WEST ALTON — On a breezy and sunny day in September, Emily Connor was doing her rounds at the Audubon Center at Riverlands and preparing her packed schedule as the education manager here when she saw a boy by the edge of a wetlands pond who seemed bothered by a wasp that, more than likely, was annoyed itself.
“Did it sting you?” Connor asked him. “Almost! But it happened to [my sister],” the boy responded gleefully.
A small group of young students gathered around, and Connor chatted with them about the exploration they had been doing around this wildlife sanctuary’s 3,700 acres. More than 4,000 students visit the site every year for ecology lessons.
“That’s really where we can make the difference: empowering the next generation in an intentional way. Socially and emotionally. Not just pumping information into our curriculum in schools,” she said.
Her hands-on teaching approach is evident everywhere. Her office is decorated with brightly colored butterflies and magnifying glasses. A large stream table sits in the main building, adorned with small houses and rivers flowing through it. A heart is drawn in the sand.
This type of learning is ideal for a conservation educator like Connor because the Mississippi Flyway where she works is one of the most important migration routes for birds in North and South America.
According to the St. Louis Audubon Society, almost 60% of songbirds and 40% of waterfowl found in North America pass through the St. Louis area twice a year. It’s one of the reasons Connor is an avid birdwatcher as well. And her favorite bird is a regular here.
“It’s this really goofy-looking shorebird that migrates from Mexico and chooses to hang out here in St. Louis,” she said of the American avocet. “Whenever they’re feeding on macroinvertebrates, they kind of shake their head in a figure 8.”
However, climate change is threatening the habitat of many of the birds Connor teaches about. The American avocet, for example, will lose 23% of its migrating range if temperatures stay on track to rise 3°C, or 5.4°F, by 2080.
That is a relatively low percentage compared to more common local birds, like the yellow-throated warbler and the field sparrow. At that same rate of warming, those birds are expected to lose over 90% of their migratory range.
Besides rising temperatures, extreme weather and severe flooding also threaten the sanctuary in more immediate ways. For example, almost all of the 3,700-acre refuge was inundated in the 2019 floods of the Mississippi River.
“I love the ocean, but I know it shouldn’t be here in St. Louis, right here in the middle of the Mississippi flyway. So it was absolutely shocking to me,” Connor said.

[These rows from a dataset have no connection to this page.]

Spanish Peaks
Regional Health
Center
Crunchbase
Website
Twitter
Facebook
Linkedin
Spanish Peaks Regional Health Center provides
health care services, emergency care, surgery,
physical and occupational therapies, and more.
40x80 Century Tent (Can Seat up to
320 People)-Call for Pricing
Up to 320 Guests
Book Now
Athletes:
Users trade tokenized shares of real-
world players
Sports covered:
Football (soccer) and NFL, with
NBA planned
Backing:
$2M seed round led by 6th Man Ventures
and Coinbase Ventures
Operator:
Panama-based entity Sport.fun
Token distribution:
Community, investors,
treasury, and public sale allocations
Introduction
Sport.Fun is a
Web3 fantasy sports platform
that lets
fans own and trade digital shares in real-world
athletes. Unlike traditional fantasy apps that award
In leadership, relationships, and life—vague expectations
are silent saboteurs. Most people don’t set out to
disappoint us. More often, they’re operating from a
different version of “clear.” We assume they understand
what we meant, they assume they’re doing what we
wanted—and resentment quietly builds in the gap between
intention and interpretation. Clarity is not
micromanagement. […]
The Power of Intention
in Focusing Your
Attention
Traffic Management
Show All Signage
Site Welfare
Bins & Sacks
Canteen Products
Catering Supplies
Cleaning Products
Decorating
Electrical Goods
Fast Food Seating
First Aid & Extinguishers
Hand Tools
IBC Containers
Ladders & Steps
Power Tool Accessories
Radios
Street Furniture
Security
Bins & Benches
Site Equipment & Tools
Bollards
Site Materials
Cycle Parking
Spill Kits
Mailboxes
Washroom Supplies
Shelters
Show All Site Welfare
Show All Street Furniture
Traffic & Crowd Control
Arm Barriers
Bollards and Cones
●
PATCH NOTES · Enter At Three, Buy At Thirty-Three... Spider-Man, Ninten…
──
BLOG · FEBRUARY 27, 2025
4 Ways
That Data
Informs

The months of flooding severely impacted the healthy ecosystem at the refuge, and it interrupted any hands-on learning at the center.
“All of the programming that we did was virtual, and it was a big pet peeve of mine,” Connor said.
So her team worked to adapt the lesson plans, creating learning kits to be dropped off at schools so students can continue exploring ecosystems in their backyards.
The adapted lesson plans may have paid off in the long term. Just this summer, St. Louis experienced torrential rains that led to even more record-setting flooding. In fact, over the past 10 years, St. Louis saw four of the 10 highest flood levels on record, according to the National Oceanic and Atmospheric Administration.
The threat of frequent flooding, changing bird behavior and ecological loss give Connor the urgency to continue her life’s work, on or off the sanctuary. That’s because Connor believes that climate change can be mitigated “with one person."
"When you think about climate change, it’s such a broad problem to face," she said. "What is the solution? I think the solution really starts on the ground locally with your community.”
Day by day, lesson by lesson, Connor remains optimistic about the future. “I like to look at the world as half full,” she said. “We need to have more people connected to nature and understand that we have a hand in this in order to make any changes.”